If ever there was a dangerously inappropriate political football, it is the potential sale of Crafar farms to the Chinese company, Shanghai Pengxin and the hysterical xenophobia it has induced. While the furor has managed successfully to paint National into a very uncomfortable corner, it has also made all future overseas purchases significantly more difficult. Like the sale of airport shares to Canada during the Labour administration, the entire debacle has been driven by the typical isolationist xenophobia of Kiwis in general (the consequence of living on an island miles from anywhere). Unlike the airport saga, though, the Crafar sale has the added complication of an about-turn instituted by a legal judgement.
Let me be clear that I have no issue, on the surface, with the Justice Miller’s legal finding that the OIO have overestimated the additional benefits to New Zealand of an overseas sale. The problem here is with the word “additional” which the Judge correctly points out can be interpreted to mean “additional to the reasonable improvements expect to incur from a New Zealand sale”. While this is a reasonable lay interpretation of the words, it is clear that the OIO and, I suspect, many economists would disagree with it.
The problem lies in the fact that the idea of reasonable improvements is extremely nebulous. Take the Crafar farms, for instance, (and John Key is probably thinking “please do”). Fay and his consortium could simply sell the farms, without improvements, individually, to make a reasonable profit. Or, more likely, they can spend the bare minimum to make them a going concern again and make a killing. Absurdly, if they sold them individually, I think all the farms are small enough to escape the level of scrutiny being given to the current deal. It is therefore quite possible for Fay to sell the farms individually to Pengxin over a period of a few years (I am just guessing here, but it is possible, owing to the way the current law is structured, that a deal like this could be made)
The thing is that Fay, and any other New Zealand bidder can offer as many improvements and jobs as their imagination can provide. Unlike the Chinese and other foreign bidders, the OIO has no power to compel them to provide these improvements. Fran O’Sullivan points out in her column today that Fay has an extra $30 million dollars to play with and so can make his offer of improvements seem very plausible. It would be hard to establish that his offer, bogus or not, was “unreasonable”.
Effectively, this makes it virtually impossible for an overseas investor to beat a homegrown offer, even if that offer is much lower (in fact, especially if it is lower). As O’Sullivan points out, this essentially reduces the sale price of all farms in New Zealand.

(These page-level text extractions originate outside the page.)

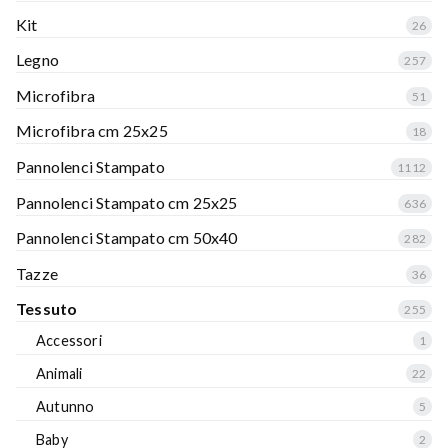
Kit
26
Legno
257
Microfibra
51
Microfibra cm 25x25
18
Pannolenci Stampato
1112
Pannolenci Stampato cm 25x25
636
Pannolenci Stampato cm 50x40
282
Tazze
36
Tessuto
255
Accessori
1
Animali
22
Autunno
5
Baby
2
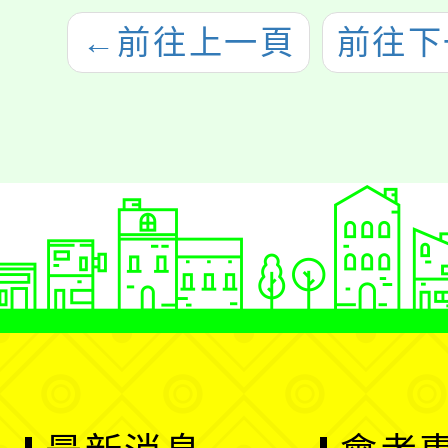
←
前往上一頁
前往下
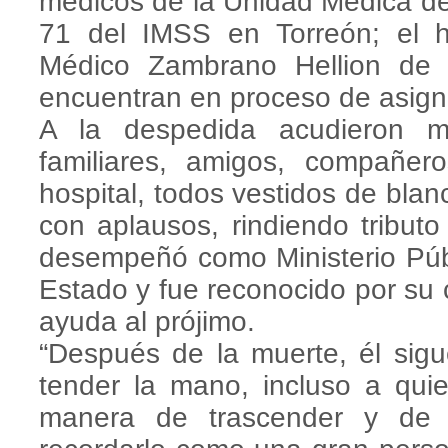
médicos de la Unidad Médica de
71 del IMSS en Torreón; el h
Médico Zambrano Hellion de 
encuentran en proceso de asign
A la despedida acudieron m
familiares, amigos, compañer
hospital, todos vestidos de bla
con aplausos, rindiendo tributo
desempeñó como Ministerio Públ
Estado y fue reconocido por su 
ayuda al prójimo.
“Después de la muerte, él sig
tender la mano, incluso a qui
manera de trascender y de 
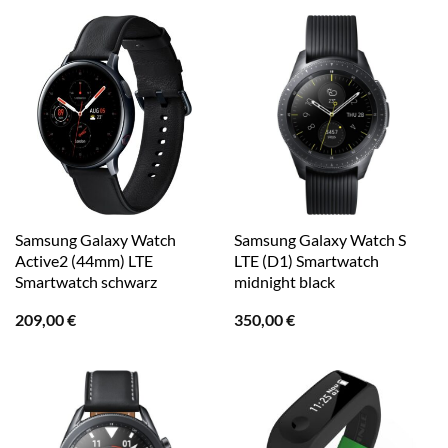
Samsung Galaxy Watch
Samsung Galaxy Watch S
Active2 (44mm) LTE
LTE (D1) Smartwatch
Smartwatch schwarz
midnight black
209,00
€
350,00
€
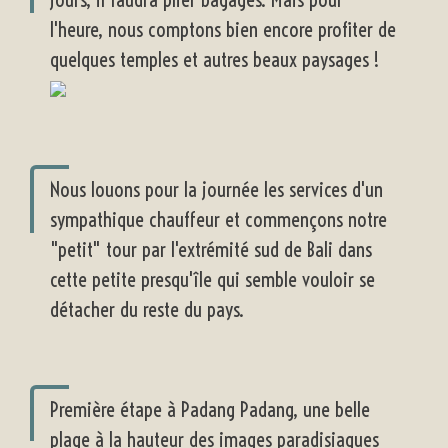
l'heure, nous comptons bien encore profiter de
quelques temples et autres beaux paysages !
Nous louons pour la journée les services d'un
sympathique chauffeur et commençons notre
"petit" tour par l'extrémité sud de Bali dans
cette petite presqu'île qui semble vouloir se
détacher du reste du pays.
Première étape à Padang Padang, une belle
plage à la hauteur des images paradisiaques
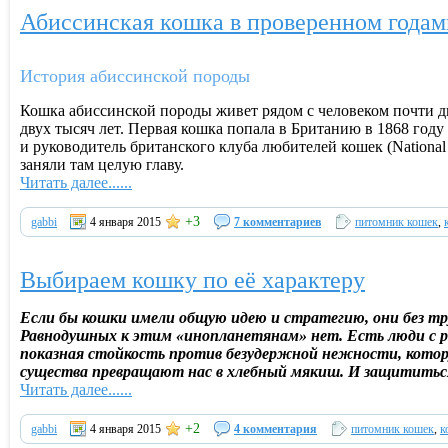
Абиссинская кошка в проверенном года
История абиссинской породы
Кошка абиссинской породы живет рядом с человеком почти дв
двух тысяч лет. Первая кошка попала в Британию в 1868 год
и руководитель британского клуба любителей кошек (National
заняли там целую главу.
Читать далее......
+3
gabbi
4 января 2015
7 комментариев
питомник кошек
,
Выбираем кошку по её характеру
Если бы кошки имели общую идею и стратегию, они без тру
Равнодушных к этим «инопланетянам» нет. Есть люди с ре
показная стойкость против безудержной нежности, кото
существа превращают нас в хлебный мякиш. И защититься
Читать далее......
+2
gabbi
4 января 2015
4 комментария
питомник кошек
,
к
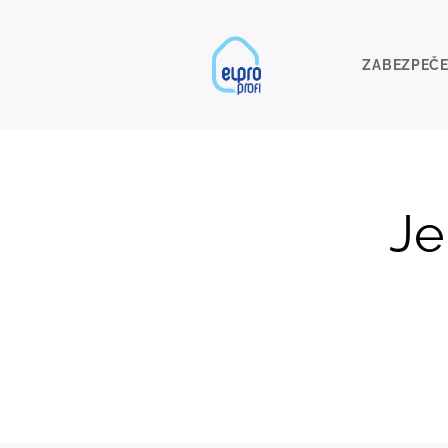
ZABEZPEČE
Je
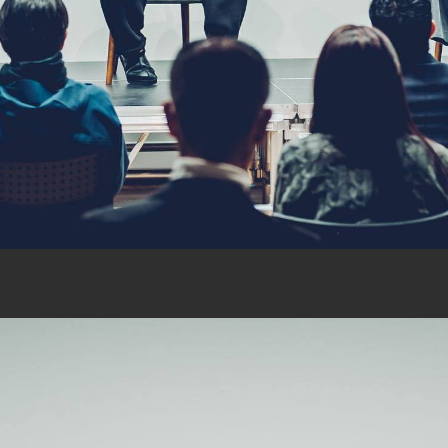
をアップデートする～（後半） 【GO三浦×村上茉莉江】愛媛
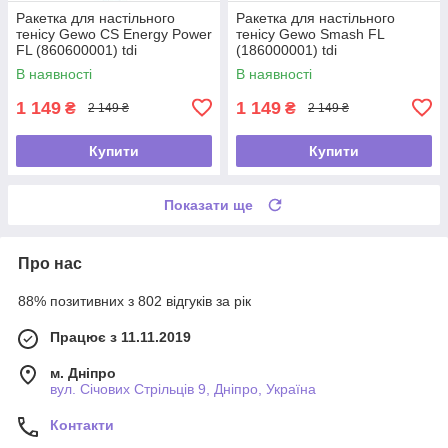
Ракетка для настільного
Ракетка для настільного
тенісу Gewo CS Energy Power
тенісу Gewo Smash FL
FL (860600001) tdi
(186000001) tdi
В наявності
В наявності
1 149
1 149
₴
₴
2 149 ₴
2 149 ₴
Купити
Купити
Показати ще
Про нас
88% позитивних з 802 відгуків за рік
Працює з 11.11.2019
м. Дніпро
вул. Січових Стрільців 9, Дніпро, Україна
Контакти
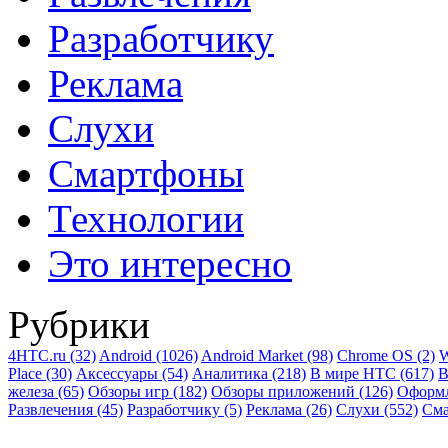
Разработчику
Реклама
Слухи
Смартфоны
Технологии
Это интересно
Рубрики
4HTC.ru
(32)
Android
(1026)
Android Market
(98)
Chrome OS
(2)
W
Place
(30)
Аксессуары
(54)
Аналитика
(218)
В мире HTC
(617)
В
железа
(65)
Обзоры игр
(182)
Обзоры приложений
(126)
Оформ
Развлечения
(45)
Разработчику
(5)
Реклама
(26)
Слухи
(552)
См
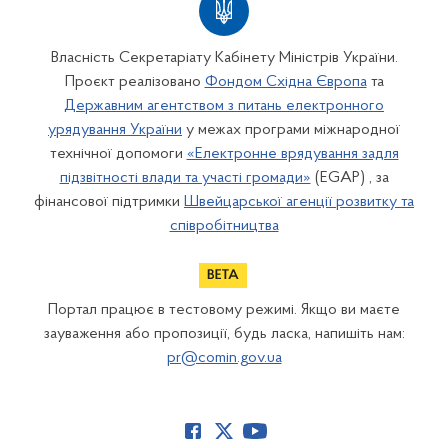
Власність Секретаріату Кабінету Міністрів України.
Проєкт реалізовано
Фондом Східна Європа
та
Державним агентством з питань електронного
урядування України
у межах програми міжнародної
технічної допомоги
«Електронне врядування задля
підзвітності влади та участі громади»
(EGAP) , за
фінансової підтримки
Швейцарської агенції розвитку та
співробітництва
Портал працює в тестовому режимі. Якщо ви маєте
зауваження або пропозиції, будь ласка, напишіть нам:
pr@comin.gov.ua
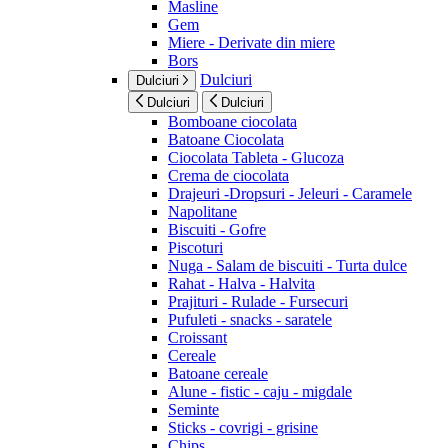
Masline
Gem
Miere - Derivate din miere
Bors
Dulciuri
Dulciuri
Dulciuri
Dulciuri
Bomboane ciocolata
Batoane Ciocolata
Ciocolata Tableta - Glucoza
Crema de ciocolata
Drajeuri -Dropsuri - Jeleuri - Caramele
Napolitane
Biscuiti - Gofre
Piscoturi
Nuga - Salam de biscuiti - Turta dulce
Rahat - Halva - Halvita
Prajituri - Rulade - Fursecuri
Pufuleti - snacks - saratele
Croissant
Cereale
Batoane cereale
Alune - fistic - caju - migdale
Seminte
Sticks - covrigi - grisine
Chips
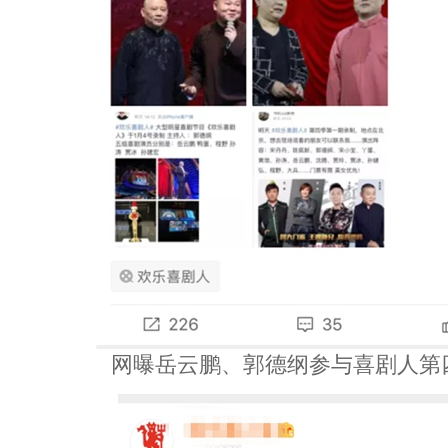
网曝岳云鹏、郭德纲参与喜剧人第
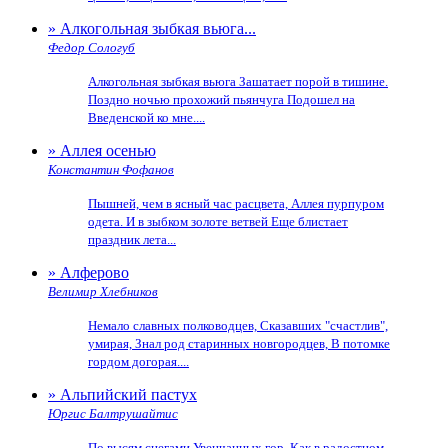
» Алкогольная зыбкая вьюга...
Федор Сологуб
Алкогольная зыбкая вьюга Зашатает порой в тишине.
Поздно ночью прохожий пьянчуга Подошел на
Введенской ко мне....
» Аллея осенью
Константин Фофанов
Пышней, чем в ясный час расцвета, Аллея пурпуром
одета. И в зыбком золоте ветвей Еще блистает
праздник лета...
» Алферово
Велимир Хлебников
Немало славных полководцев, Сказавших "счастлив",
умирая, Знал род старинных новгородцев, В потомке
гордом догорая....
» Альпийский пастух
Юргис Балтрушайтис
По высям снегами Увенчанных гор, Как в радостном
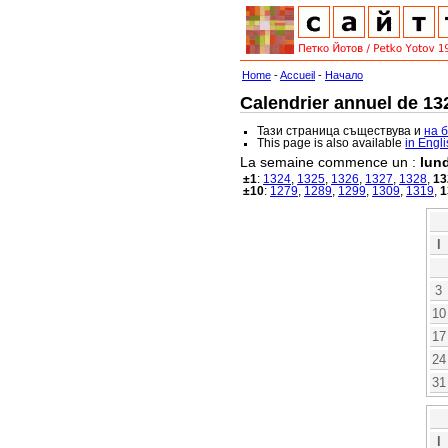
Home
-
Accueil
-
Начало
Calendrier annuel de 132
Тази страница съществува и
на 
This page is also available
in Engl
La semaine commence un :
lund
±1
:
1324
,
1325
,
1326
,
1327
,
1328
,
13
±10
:
1279
,
1289
,
1299
,
1309
,
1319
,
1
l
3
10
17
24
31
l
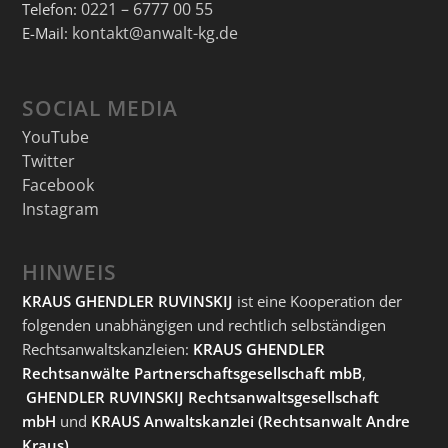
0221 – 6777 00 55
Telefon:
kontakt@anwalt-kg.de
E-Mail:
SOCIAL MEDIA
YouTube
Twitter
Facebook
Instagram
HINWEIS
KRAUS GHENDLER RUVINSKIJ
ist eine Kooperation der
folgenden unabhängigen und rechtlich selbständigen
Rechtsanwaltskanzleien:
KRAUS GHENDLER
Rechtsanwälte Partnerschaftsgesellschaft mbB
,
GHENDLER RUVINSKIJ Rechtsanwaltsgesellschaft
mbH
und
KRAUS Anwaltskanzlei
(Rechtsanwalt Andre
Kraus).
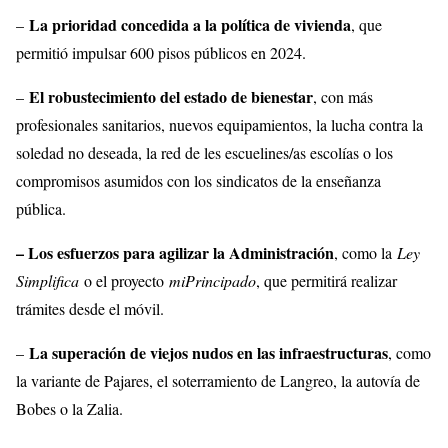
La prioridad concedida a la política de vivienda
–
, que
permitió impulsar 600 pisos públicos en 2024.
El robustecimiento del estado de bienestar
–
, con más
profesionales sanitarios, nuevos equipamientos, la lucha contra la
soledad no deseada, la red de les escuelines/as escolías o los
compromisos asumidos con los sindicatos de la enseñanza
pública.
– Los esfuerzos para agilizar la Administración
, como la
Ley
Simplifica
o el proyecto
miPrincipado
, que permitirá realizar
trámites desde el móvil.
La superación de viejos nudos en las infraestructuras
–
, como
la variante de Pajares, el soterramiento de Langreo, la autovía de
Bobes o la Zalia.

Ridiculously, the Left are crowing about National’s discomfiture without any apparent appreciation for the damage they are doing to New Zealand investment. This is made doubly absurd by the fact that Labour accepted many, many farm sales during their last administration based on exactly the same OIO analysis as the Crafar one, now rejected by Justice Miller.
There are no good options left for National. Appealing Justice Miller’s ruling would merely prolong the issue and there is no guarantee that it would be overturned. Approving the sale based on a new OIO recommendation will see Fay taking it to court again. The damage to National would be very large if he was successful. Key might even have to demote his ministers.
Rejecting the sale is also a poor option, sending all the wrong signals to overseas investors, but at least it can be done in the context of reviewing the OIO criteria and making the selection process clearer and more defined. The MacDoctors advice, FWIW, would be to scotch the sale and purchase the farms via Landcorp (at a bid somewhere between Fay’s and Pengxin’s). Get them up and running again and sell them individually ( if Fay can make money out of this I see no reason for the government not to be able to). At least Fay will not profit from his machinations (and that would send a clear signal to the Chinese that the New Zealand government is less than impressed with the situation and will act to remedy it). Then the OIO criteria can be revised and made unambiguous at leisure.
Of course Pengxin will be put out, but even that would be a valuable lesson for them. Next time you want a piece of New Zealand, get a New Zealand company to front the bid and loan them the money. We have to do the same when buying into China.
After all, xenophobia is the bed-pan of socialism. You just have to hide it under the bed.